Haciendo un cálculo por encima de enero a diciembre he podido ver un centenar de espectáculos y recitales desde Jerez a Nueva York, pasando por Pamplona, Madrid o la Puebla de Cazalla, en los teatros más prestigiosos del mundo, en festivales jondos, en peñas, en tablaos, en salas y en el Monkey Week. De la mayoría, excepto alguna gran decepción o cabreo, me llevo un recuerdo grato, algo que me emocionó, me invitó a pensar o me zarandeó. Instantes en los que me reafirmo en el increíble talento y el nivel de excelencia artística que hay en la creación flamenca.
Y luego están las que meses después continúan metidas en tu piel y en tu garganta y, de algún modo, te transforman por dentro. Esto, además de con Muerta de amor, me ocurrió con Ave de Plata, de Sara Jiménez, una propuesta compleja, profunda y soberbia que estrenó en el Festival de Jerez y en la que asistimos a una liberadora metamorfosis de una de las bailaoras más personales, arriesgadas y rotundas de la escena actual.

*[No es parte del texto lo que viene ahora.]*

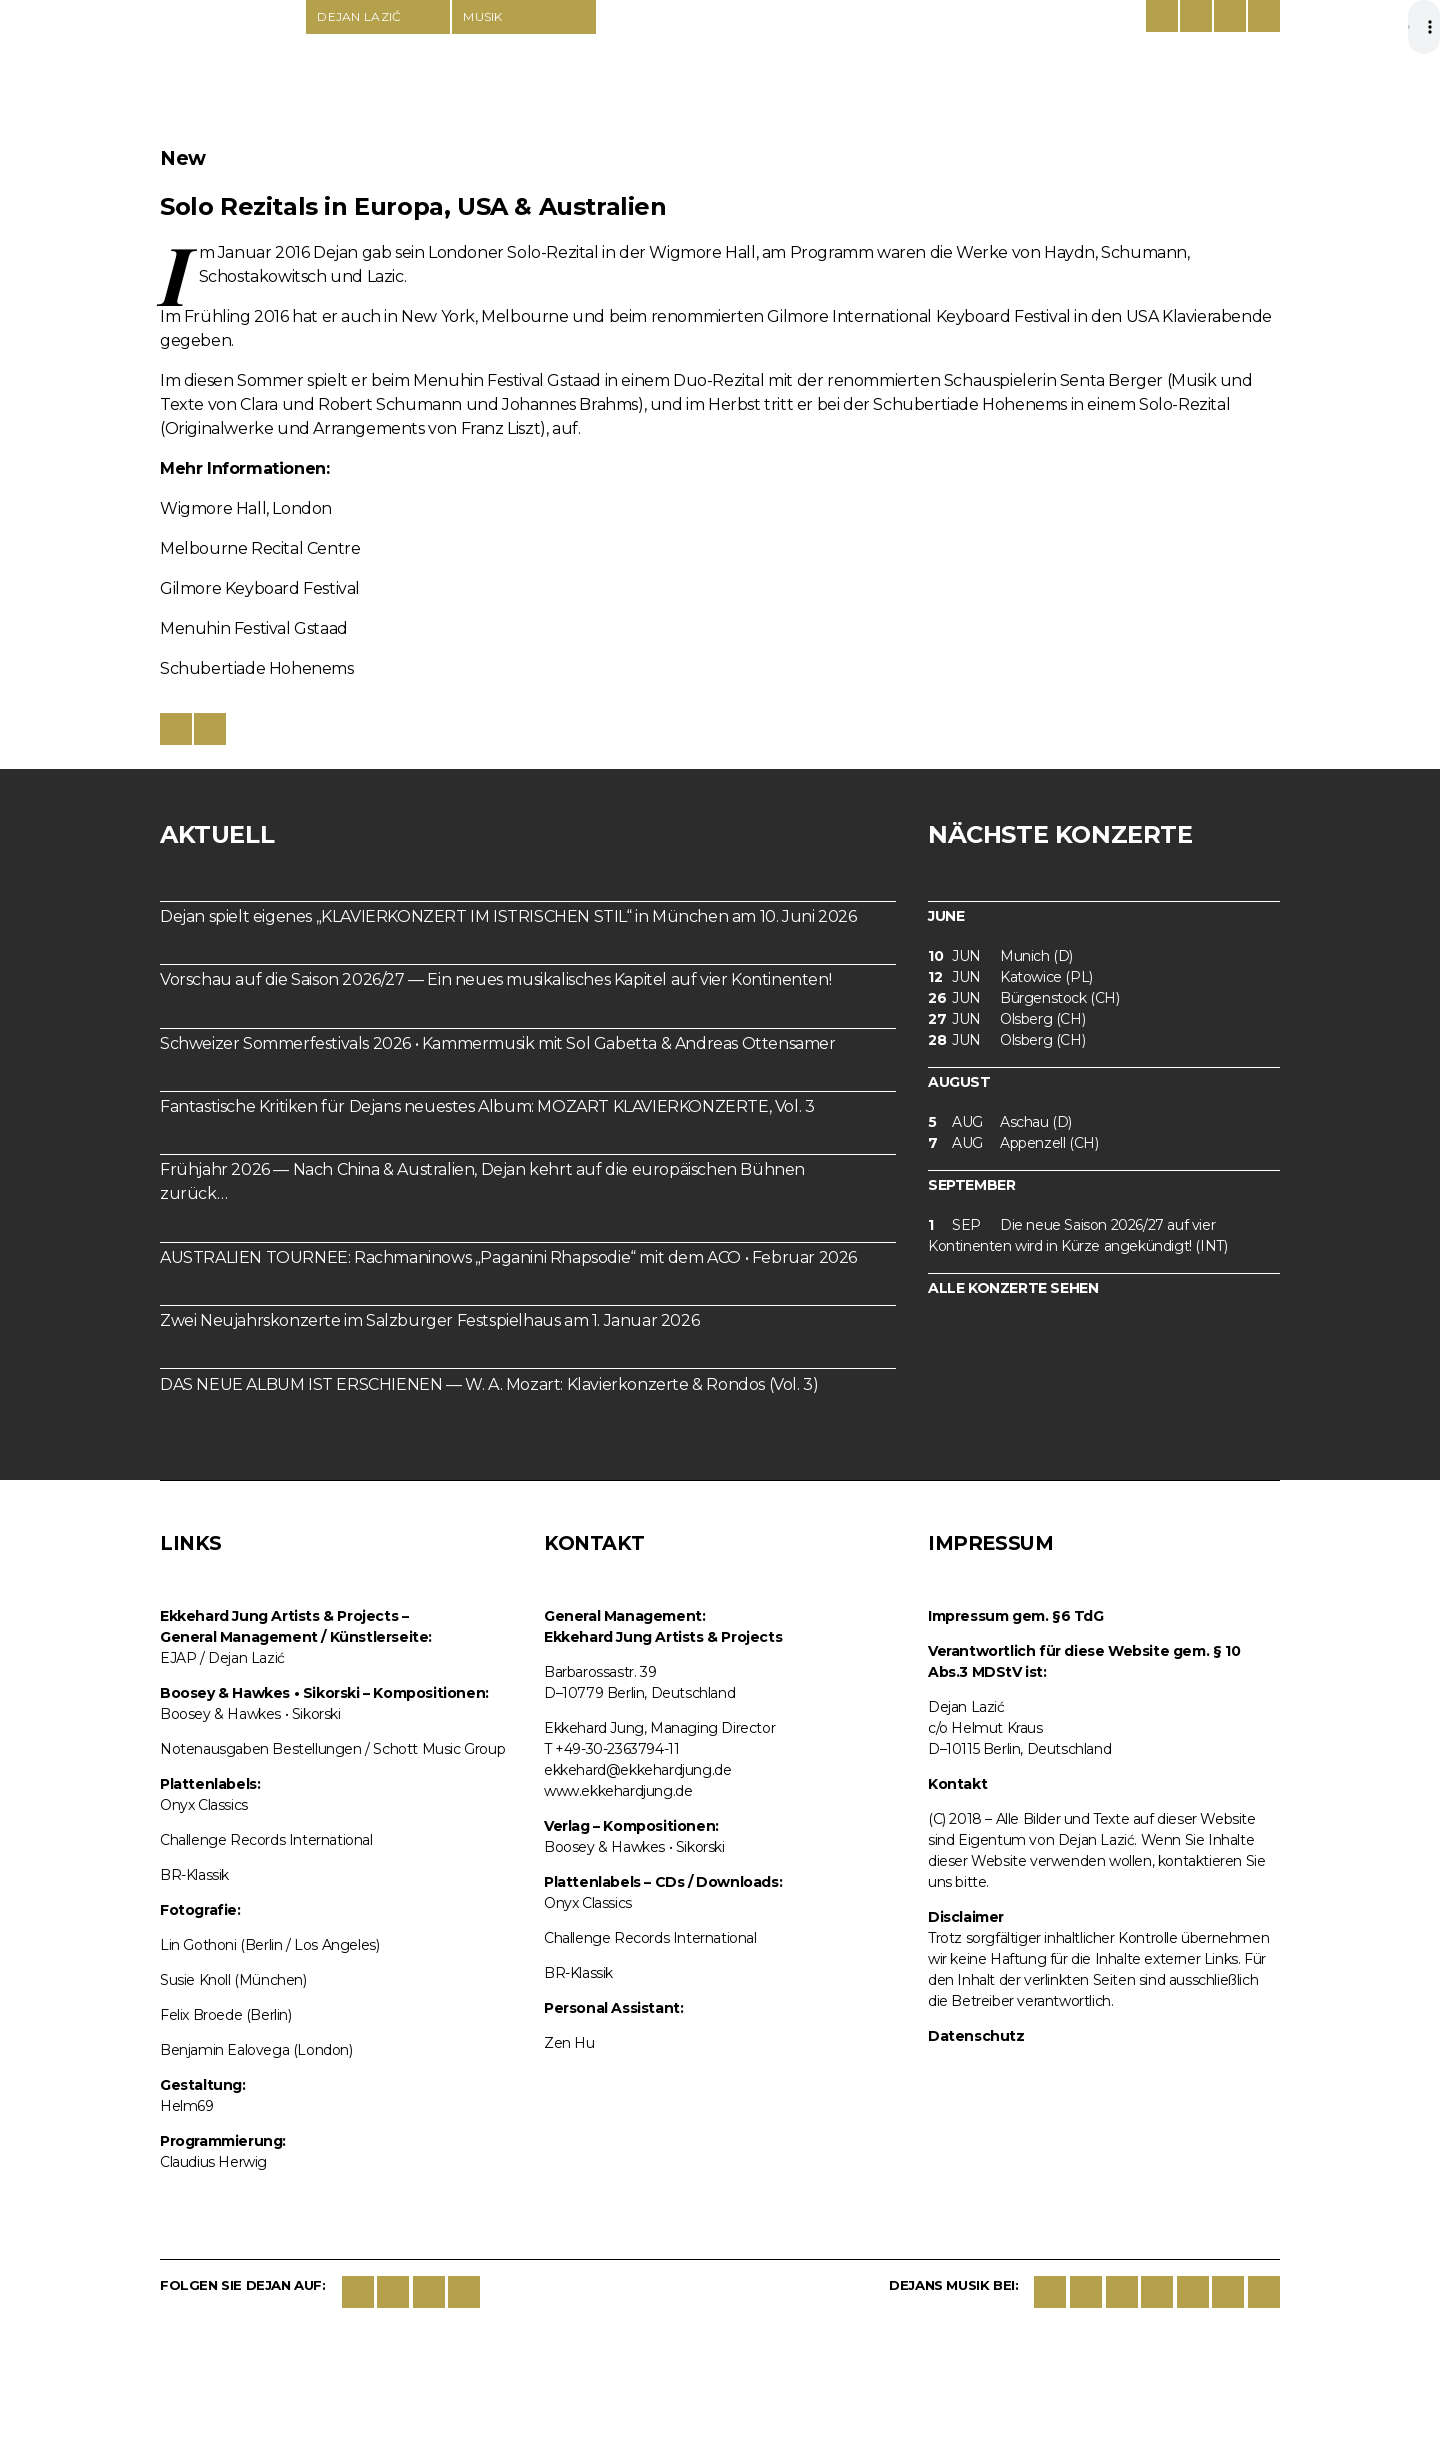 This screenshot has height=2438, width=1440. What do you see at coordinates (1122, 2292) in the screenshot?
I see `google play` at bounding box center [1122, 2292].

En el cante, este 2024 han sido las voces de mujeres las que me han arropado con sus ecos sinceros, poderosos, frágiles, salvajes, rebosantes de ternura y de consuelo. Desde María Terremoto, una niña con la fuerza de una madre, cuyo arrebato nos volvió locos en la Bienal al fuego y al temperamento que desparramó Aurora Vargas en el escenario del Hotel Tres Reyes del Flamenco On Fire, pasando por el grito susurrado de Inés Bacán interpretando Los ejes de mi carreta, y la complicidad y frescura de la propuesta de La Tremendita y La Kaíta, dos indígenas de la ortodoxia más punk.
La majestuosidad con la que Yerai Cortés apareció en el Monkey Week, dejando calladas a los cientos de personas que ocupaban la carpa circense con su guitarra tan gitana como contemporánea, ha sido también uno de los momentos del año. De hecho, su propuesta escénica, su álbum y el documental que firma Antón Álvarez -y que pudimos ver en el Festival de Cine- es una de las novedades más refrescantes que nos llevamos.

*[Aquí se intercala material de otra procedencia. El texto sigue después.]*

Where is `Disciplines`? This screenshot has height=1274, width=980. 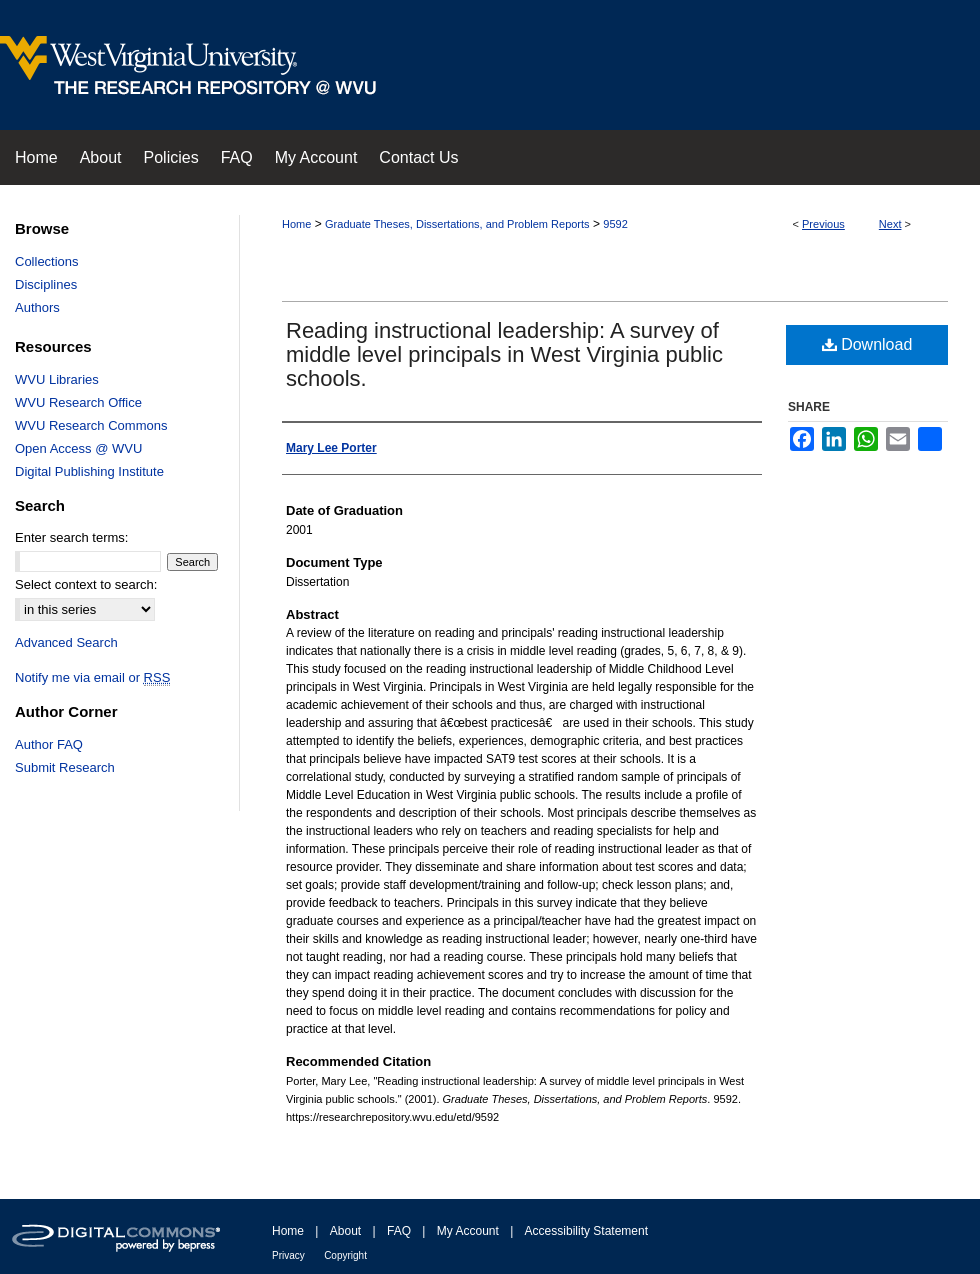 Disciplines is located at coordinates (46, 284).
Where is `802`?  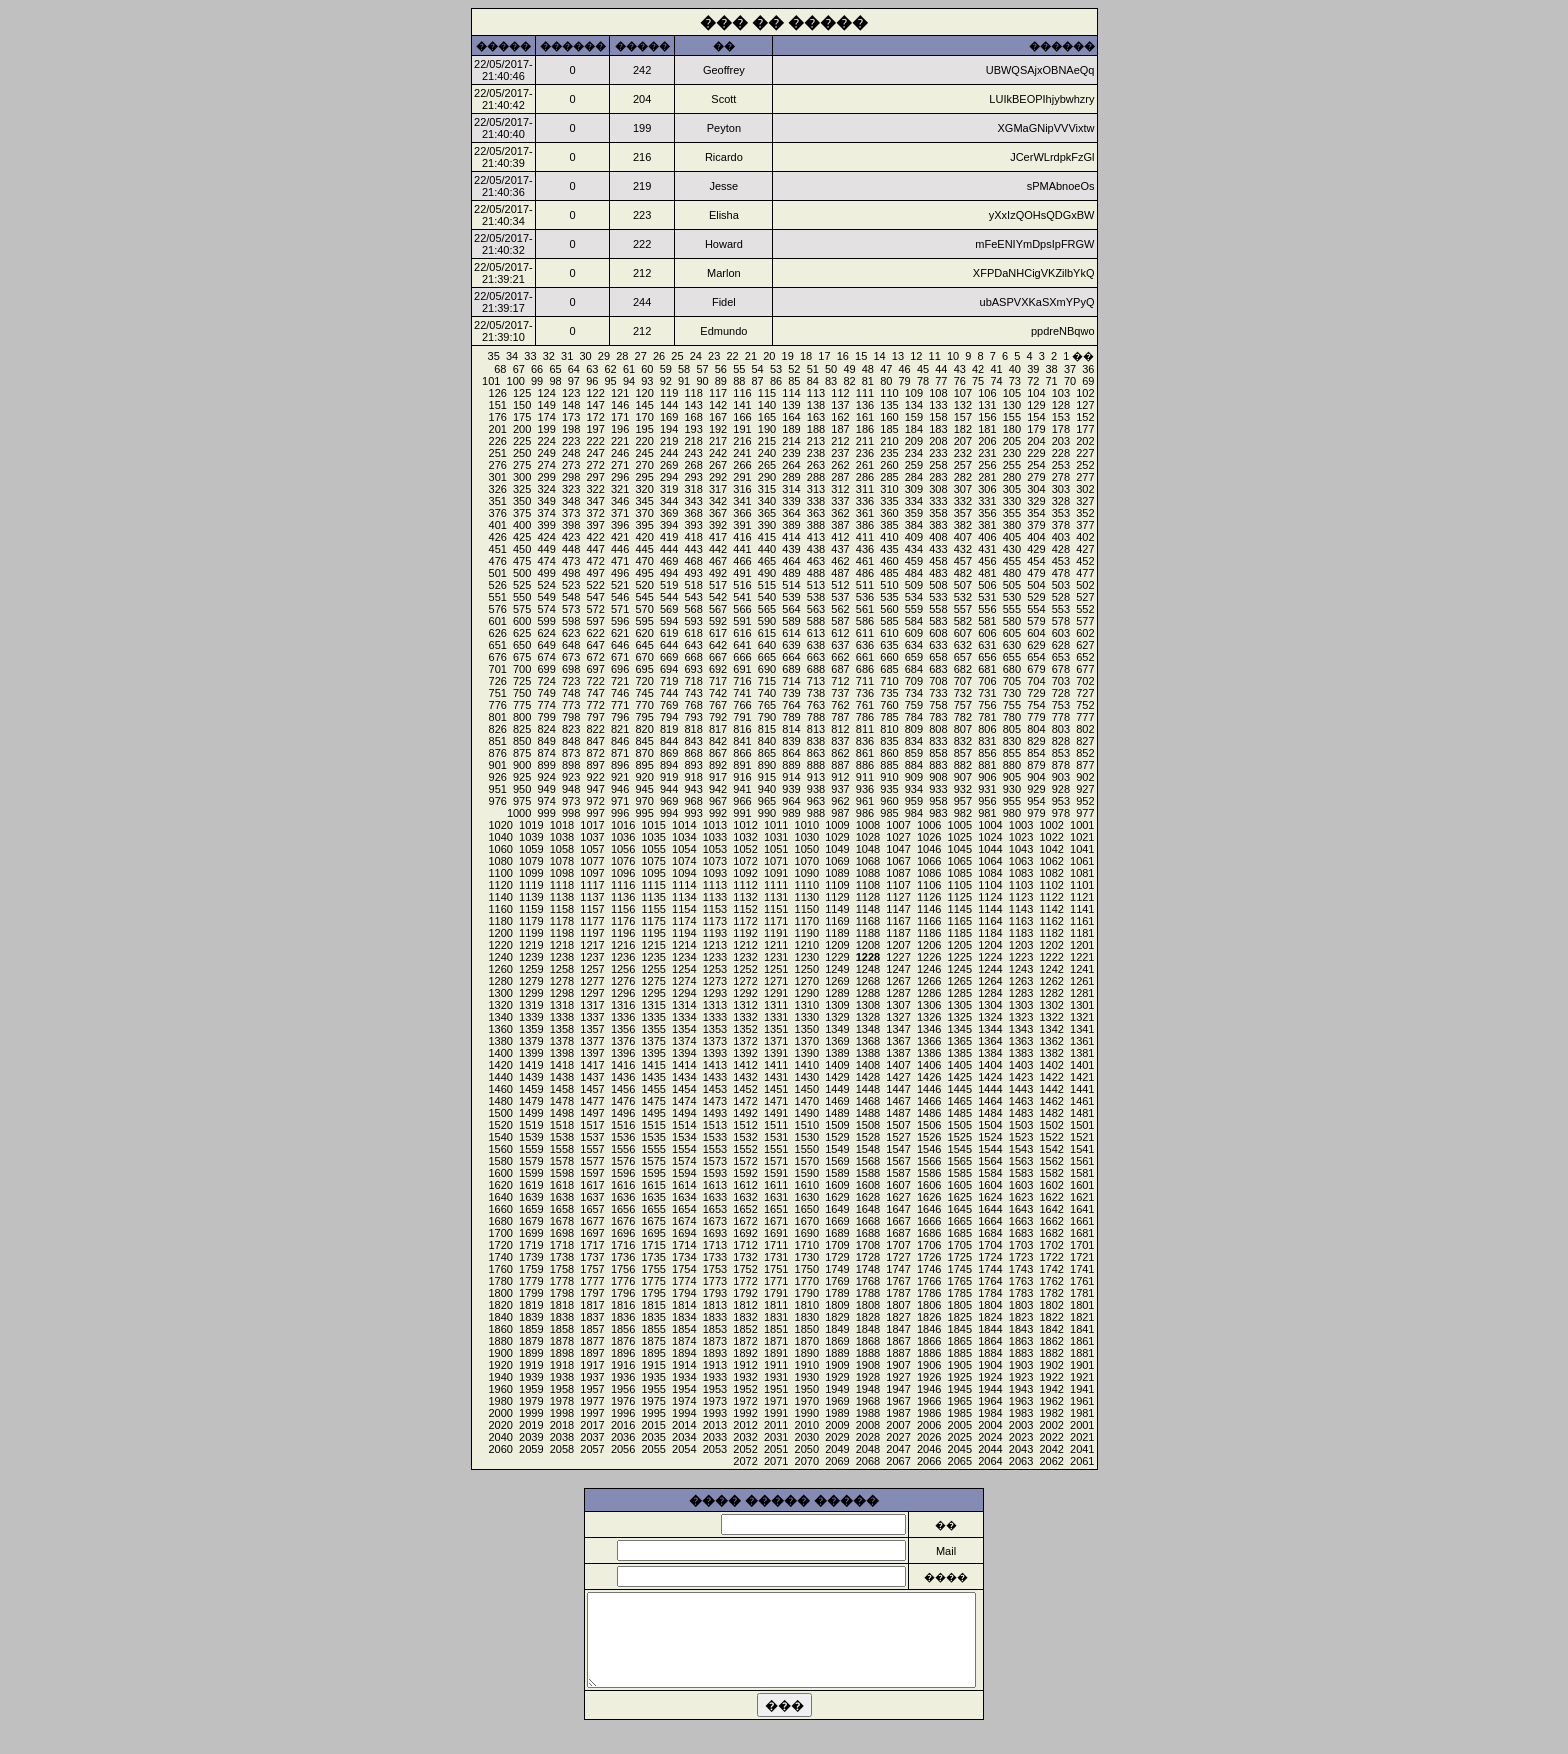 802 is located at coordinates (1085, 729).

El buen gusto, el paladar y la sencillez nos la enseñó en la Bienal Emilio Caracafé, una suerte de outsider que toca como vive, desde el extrarradio. Y el soniquete palpitante, entusiasta y colorista lo ha traído Diego del Morao que, en la actuación que ofreció con Israel Fernández en el Festival Flamenco de Nueva York, se llevó todos los oles.

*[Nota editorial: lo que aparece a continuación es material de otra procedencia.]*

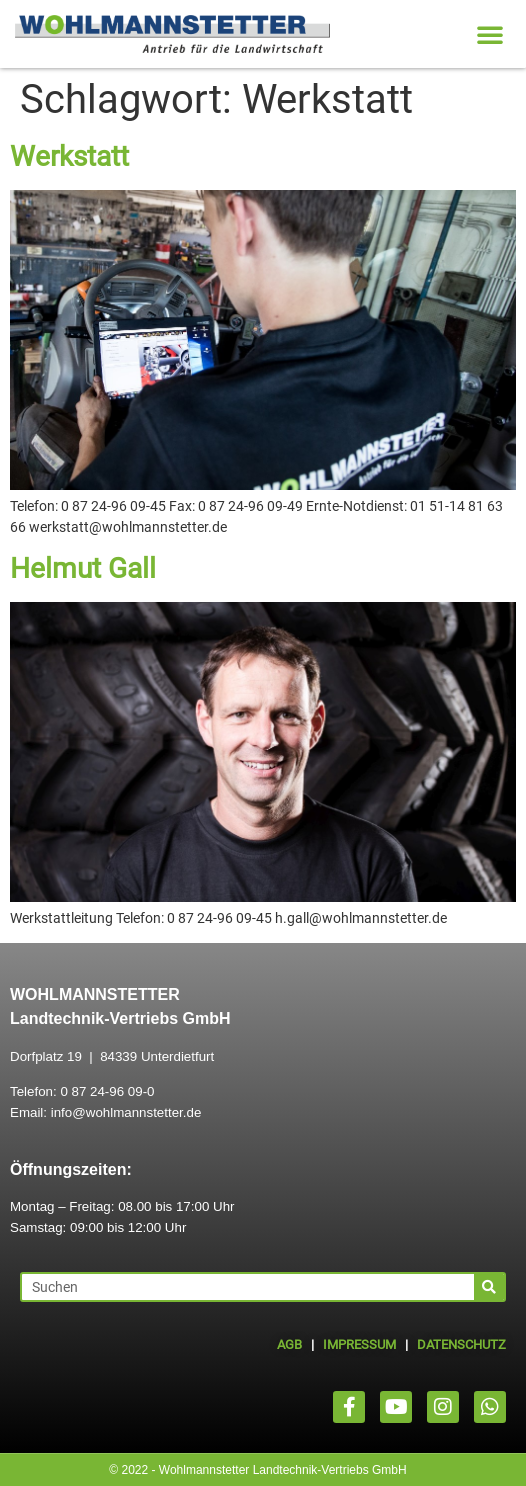 This screenshot has width=526, height=1486. Describe the element at coordinates (490, 34) in the screenshot. I see `[button]` at that location.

De cine me quedo con otro documental imprescindible para acercarnos a la figura de un cantaor tan original como necesario es el de El Cabrero, disponible ya en abierto en Youtube. Y de arte, con la fascinante exposición de los cafés cantantes del pintaor Patricio Hidalgo. Como lugar, la Reunión de cante jondo de la Puebla de Cazalla, de donde regreso cada vez con esperanzas renovadas y orgullosa de ser flamenca. ¡Feliz año!